For each surviving candidate $s$, we evaluate the full Hessian error $E_H(s)$ and select
the scale minimizing it.

**Algorithm:**

1. Compute baseline scale $s_0$ and its errors $E_0^{\text{SSE}}$, $E_0^H$.
2. Compute SSE-based bounds $[s_{\min}, s_{\max}]$.
3. For each representable scale $s \in [s_{\min}, s_{\max}]$:
   - If clipping error $> E_0^{\text{SSE}}$: skip (fast-fail).
   - Compute $r = x - s \cdot Q(x/s)$.
   - Compute $E_H(s) = r^T H\, r$.
   - If $E_H(s) < E_H^{\text{best}}$: update best.
4. Return best scale.

## 5. Efficient Computation

**Per-candidate evaluation** requires a matrix-vector product $Hr$ of cost $O(K^2)$ per block,
versus $O(K)$ for SSE. For $K = 32$, this is a 32$\times$ increase per candidate.

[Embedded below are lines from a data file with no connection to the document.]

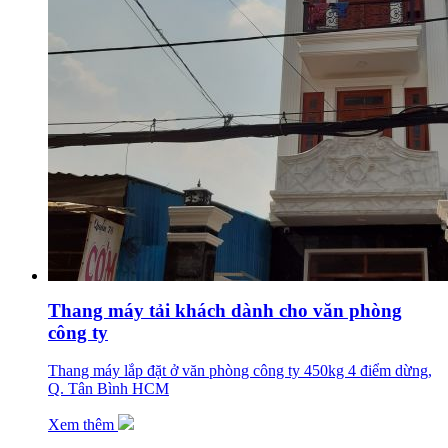
Thang máy tải khách dành cho văn phòng
công ty
Thang máy lắp đặt ở văn phòng công ty 450kg 4 điểm dừng,
Q. Tân Bình HCM
Xem thêm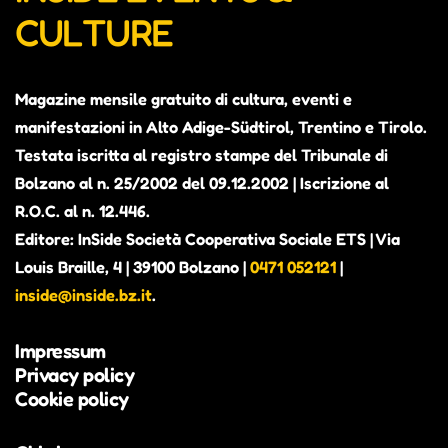
CULTURE
Magazine mensile gratuito di cultura, eventi e
manifestazioni in Alto Adige-Südtirol, Trentino e Tirolo.
Testata iscritta al registro stampe del Tribunale di
Bolzano al n. 25/2002 del 09.12.2002 | Iscrizione al
R.O.C. al n. 12.446.
Editore: InSide Società Cooperativa Sociale ETS | Via
Louis Braille, 4 | 39100 Bolzano |
0471 052121
|
inside@inside.bz.it
.
Impressum
Privacy policy
Cookie policy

**Vectorization**: Since $H$ depends only on the column-block index $j$ (not the row $m$),
the Triton kernel loads $H_j$ once into registers and reuses it across all candidates:

```
H_block = load(H_ptr + j * K * K)           # (K, K) in registers
for each candidate s:
    r = x - dequant(x, s)                   # (K,)
    Hr = sum(H_block * r[None, :], axis=1)  # mat-vec: O(K^2)
    E_H = sum(r * Hr)                       # dot: O(K)
```

The bounds typically reduce the candidate set to 4--8 scales (same as SSE search), so the
total per-block cost is roughly $8 \cdot K^2$ FLOPs.

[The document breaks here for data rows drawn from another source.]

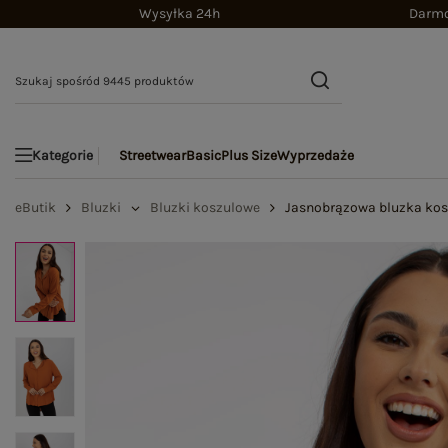
Wysyłka 24h
Darmo
Streetwear
Basic
Plus Size
Wyprzedaże
Kategorie
eButik
Bluzki
Bluzki koszulowe
Jasnobrązowa bluzka kos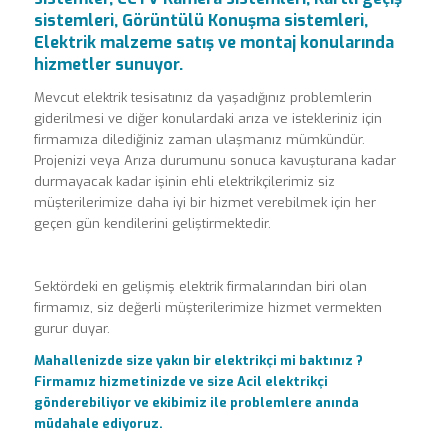
sistemleri, Görüntülü Konuşma sistemleri,
Elektrik malzeme satış ve montaj konularında
hizmetler sunuyor.
Mevcut elektrik tesisatınız da yaşadığınız problemlerin
giderilmesi ve diğer konulardaki arıza ve istekleriniz için
firmamıza dilediğiniz zaman ulaşmanız mümkündür.
Projenizi veya Arıza durumunu sonuca kavuşturana kadar
durmayacak kadar işinin ehli elektrikçilerimiz siz
müşterilerimize daha iyi bir hizmet verebilmek için her
geçen gün kendilerini geliştirmektedir.
Sektördeki en gelişmiş elektrik firmalarından biri olan
firmamız, siz değerli müşterilerimize hizmet vermekten
gurur duyar.
Mahallenizde size yakın bir elektrikçi mi baktınız ?
Firmamız hizmetinizde ve size Acil elektrikçi
gönderebiliyor ve ekibimiz ile problemlere anında
müdahale ediyoruz.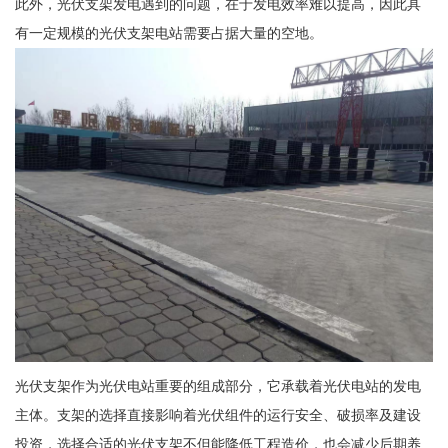
此外，光伏支架发电遇到的问题，在于发电效率难以提高，因此具
有一定规模的光伏支架电站需要占据大量的空地。
光伏支架作为光伏电站重要的组成部分，它承载着光伏电站的发电
主体。支架的选择直接影响着光伏组件的运行安全、破损率及建设
投资，选择合适的光伏支架不但能降低工程造价，也会减少后期养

## 6. Closed-Form Optimal Continuous Scale

For fixed quantization levels $q$, the Hessian-weighted error is quadratic in $s$:

$$E_H(s) = x^T H x - 2s\,(x^T H q) + s^2\,(q^T H q)$$

The minimum is at:

$$s^* = \frac{x^T H\, q}{q^T H\, q}$$

This closed form is used in the ADMM algorithm for the scale update step.
The Hessian-aware scale search instead evaluates all representable scales in $[s_{\min}, s_{\max}]$,
which is more robust since $q(s) = Q(x/s)$ changes with $s$.

## 7. Results

See [Results](results.md) for full benchmark tables and analysis of Hessian-aware improvements.